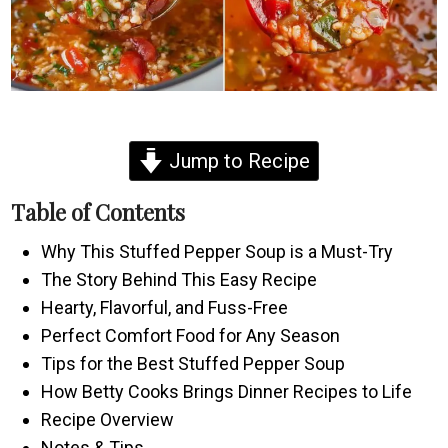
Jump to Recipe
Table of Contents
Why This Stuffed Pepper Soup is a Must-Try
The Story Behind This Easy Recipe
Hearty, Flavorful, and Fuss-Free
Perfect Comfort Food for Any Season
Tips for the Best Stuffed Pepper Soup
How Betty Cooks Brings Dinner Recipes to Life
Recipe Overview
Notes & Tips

--

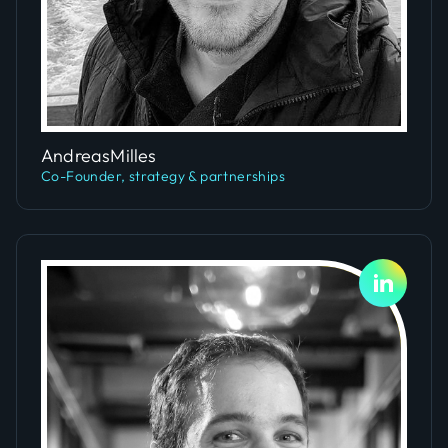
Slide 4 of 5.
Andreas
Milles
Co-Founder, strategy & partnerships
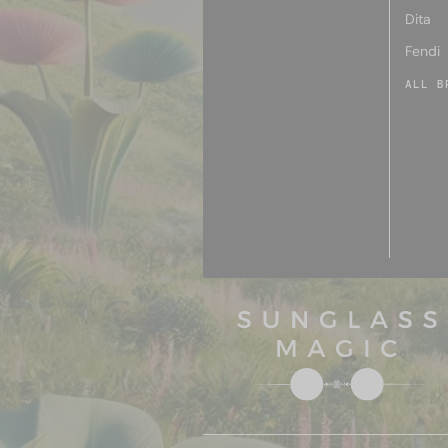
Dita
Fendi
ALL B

* Exercise brief: Reproduce, word for word and in full, only the lines above that start at the line with "Table of Contents" and run through the line with "Notes & Tips", both ends included.

* Response below:
Table of Contents
Why This Stuffed Pepper Soup is a Must-Try
The Story Behind This Easy Recipe
Hearty, Flavorful, and Fuss-Free
Perfect Comfort Food for Any Season
Tips for the Best Stuffed Pepper Soup
How Betty Cooks Brings Dinner Recipes to Life
Recipe Overview
Notes & Tips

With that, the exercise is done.